İsrail, 1948’deki Nekbe’nin yankılarını taşıyan yeni bir felaketin eşiğinde. İsrail Başbakanı Binyamin Netanyahu’nun “Gazze Şehri’nin işgali savaşı durdurmanın tek yoludur” sözleri, yalnızca askeri bir hedefin değil, uzun vadeli bir demografik mühendislik planının da işareti. Bu yaklaşım, uluslararası hukukun en temel ilkelerini hiçe sayan ve “insanlığa karşı suç” tanımıyla örtüşen bir stratejiyi gözler önüne seriyor.
Gazze’nin kalbine girilmesi ve ardından güney kıyılarına inilmesi, bölge halkının kitlesel olarak göçe zorlanmasının ön adımı. Bu senaryo, Roma Statüsü’nün 7. maddesinde açıkça tanımlanan “zorla kitle transferi” suçunu karşılıyor. Maddede ifade edildiği üzere, sivil nüfusun yasal olarak bulundukları topraklardan, uluslararası hukukça izin verilmeyen sebeplerle ve zorlayıcı yöntemlerle yerinden edilmesi, insanlığa karşı suçtur.

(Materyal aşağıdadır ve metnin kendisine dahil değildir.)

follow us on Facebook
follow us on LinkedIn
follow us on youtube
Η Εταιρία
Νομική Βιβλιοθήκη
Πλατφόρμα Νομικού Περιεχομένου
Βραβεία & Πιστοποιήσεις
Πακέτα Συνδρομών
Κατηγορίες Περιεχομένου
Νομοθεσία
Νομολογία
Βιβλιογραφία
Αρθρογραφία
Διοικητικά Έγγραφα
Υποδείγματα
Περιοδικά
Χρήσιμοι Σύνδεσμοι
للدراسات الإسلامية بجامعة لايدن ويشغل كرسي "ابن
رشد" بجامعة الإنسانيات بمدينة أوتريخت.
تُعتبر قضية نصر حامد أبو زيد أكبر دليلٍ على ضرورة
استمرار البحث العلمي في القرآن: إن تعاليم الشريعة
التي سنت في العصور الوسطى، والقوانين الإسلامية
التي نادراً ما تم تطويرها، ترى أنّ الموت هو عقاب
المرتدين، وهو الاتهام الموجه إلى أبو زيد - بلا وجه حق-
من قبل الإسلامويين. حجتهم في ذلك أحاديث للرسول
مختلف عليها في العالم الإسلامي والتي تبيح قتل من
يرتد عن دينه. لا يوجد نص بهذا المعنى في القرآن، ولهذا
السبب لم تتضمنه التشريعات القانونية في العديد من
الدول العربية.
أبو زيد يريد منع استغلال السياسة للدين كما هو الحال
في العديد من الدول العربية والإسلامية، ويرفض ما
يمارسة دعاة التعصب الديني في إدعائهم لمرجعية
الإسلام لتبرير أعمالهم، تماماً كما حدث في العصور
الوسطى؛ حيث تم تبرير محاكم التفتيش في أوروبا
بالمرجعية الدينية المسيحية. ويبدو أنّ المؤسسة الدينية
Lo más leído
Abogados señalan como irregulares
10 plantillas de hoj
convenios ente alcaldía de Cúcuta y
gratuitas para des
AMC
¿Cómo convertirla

İsrail’in Roma Statüsü’ne taraf olmaması, bu sorumluluktan kaçabileceği anlamına gelmez. Zira insanlığa karşı suçlar, uluslararası hukukun emredici normları (jus cogens) arasında yer alır ve tüm devletler için bağlayıcıdır. Bir devletin iç hukukunda bu suça dair düzenleme bulunmaması, hatta konuya ilişkin tamamen sessiz kalması bile, uluslararası sorumluluktan kaçış sağlayamaz. Ancak ne yazık ki, bu normların varlığı bile ihlallerin önüne geçememekte.
UCM’de Netanyahu ve Savunma Bakanı Yoav Gallant hakkında halihazırda insanlığa karşı suçlar ve savaş suçları nedeniyle yakalama kararları bulunuyor. Bu davalara zorla kitle transferi iddialarının eklenmesi, yalnızca hukuki bir süreç değil, aynı zamanda uluslararası vicdanın sınavı niteliğinde olacaktır. Çünkü Gazze halkı, 7 Ekim 2023’ten bu yana ağır bombardımanlara, ablukaya, açlığa ve temel sağlık hizmetlerinden mahrum bırakılmaya rağmen, toprağını terk etmemekte kararlı. Bu direnç, İsrail’in demografik hedeflerine ulaşmasının önündeki en büyük engel.
Dördüncü Cenevre Konvansiyonu’nun 49. maddesi de bu konuda nettir: Sivil nüfus, güvenlik veya zorunlu askeri nedenler olmaksızın işgal altındaki topraklardan çıkarılamaz. Dahası, geçici tahliyeler dahi ancak ülke içinde ve çatışmalar sona erer ermez geri dönüş garantisiyle yapılabilir. Gazze örneğinde bu şartların hiçbirinin yerine getirilmediği ortada.
Sorunun bir başka boyutu ise, büyük güçlerin sessiz onayıdır. Başta ABD olmak üzere bazı devletler, “Hamas’ı tamamen ortadan kaldırma” söylemi üzerinden İsrail’in Gazze’deki genişleme planına engel olmamaktadır. Bu durum, fiili olarak insanlığa karşı suçların sürmesine ve hatta derinleşmesine zemin hazırlamaktadır. BM İnsani Yardım Koordinasyon Ofisi’nin yayımladığı son haritalar, Gazze’deki nüfusun giderek daha dar bir alana sıkıştırıldığını net biçimde gösteriyor.
Tüm bu tablo, bize yalnızca hukuki değil, ahlaki bir yükümlülüğü de hatırlatıyor. Devletlerin görevi, insanlığa karşı suçlar fiilen işlenmeden önce harekete geçmektir. Bu, yalnızca diplomatik uyarılarla değil, ekonomik ve siyasi yaptırımlar, uluslararası platformlarda izolasyon ve hukuki takip gibi somut adımlarla mümkündür.
Eğer bugün Gazze’de yaşananlara karşı etkili bir uluslararası tepki verilemezse, yarın benzer felaketler dünyanın başka köşelerinde de yaşanacaktır. İsrail’in Gazze’de uygulamaya çalıştığı plan, sadece Filistin halkının değil, uluslararası hukukun meşruiyetinin de testidir. Bu testte başarısız olmak, “bir daha asla” sözünün içini tamamen boşaltmak anlamına gelecektir.